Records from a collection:

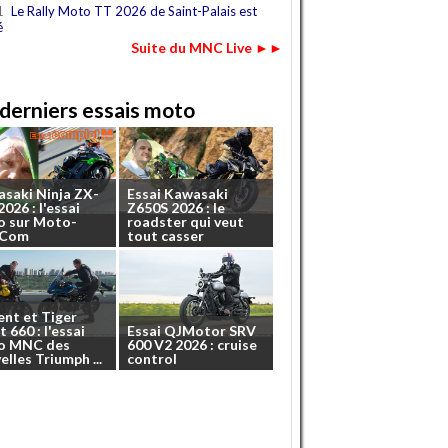
1
Le Rally Moto TT 2026 de Saint-Palais est
é
Suite du MNC Live ►►
derniers essais moto
asaki
Ninja
ZX-
Essai
Kawasaki
2026
:
l'essai
Z650S
2026
:
le
o
sur
Moto-
roadster
qui
veut
.Com
tout
casser
ent
et
Tiger
t
660
:
l'essai
Essai
QJMotor
SRV
o
MNC
des
600
V2
2026
:
cruise
elles
Triumph
...
control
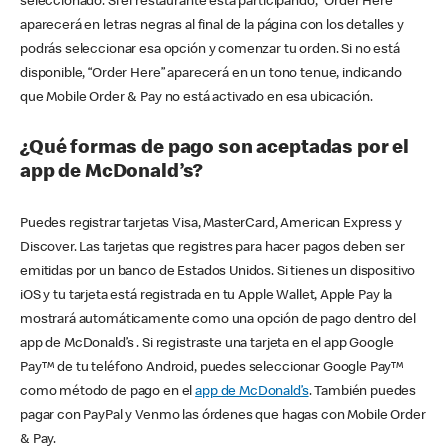
seleccionado. Si el restaurante está participando, “Order Here”
aparecerá en letras negras al final de la página con los detalles y
podrás seleccionar esa opción y comenzar tu orden. Si no está
disponible, “Order Here” aparecerá en un tono tenue, indicando
que Mobile Order & Pay no está activado en esa ubicación.
¿Qué formas de pago son aceptadas por el
app de McDonald’s?
Puedes registrar tarjetas Visa, MasterCard, American Express y
Discover. Las tarjetas que registres para hacer pagos deben ser
emitidas por un banco de Estados Unidos. Si tienes un dispositivo
iOS y tu tarjeta está registrada en tu Apple Wallet, Apple Pay la
mostrará automáticamente como una opción de pago dentro del
app de McDonald’s . Si registraste una tarjeta en el app Google
Pay™ de tu teléfono Android, puedes seleccionar Google Pay™
como método de pago en el
app de McDonald’s
. También puedes
pagar con PayPal y Venmo las órdenes que hagas con Mobile Order
& Pay.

EXERCISE :: Scan the records for the string "Order" and show every line that contains it.

ANSWER TO THIS PROBLEM ::
seleccionado. Si el restaurante está participando, “Order Here”
disponible, “Order Here” aparecerá en un tono tenue, indicando
que Mobile Order & Pay no está activado en esa ubicación.
pagar con PayPal y Venmo las órdenes que hagas con Mobile Order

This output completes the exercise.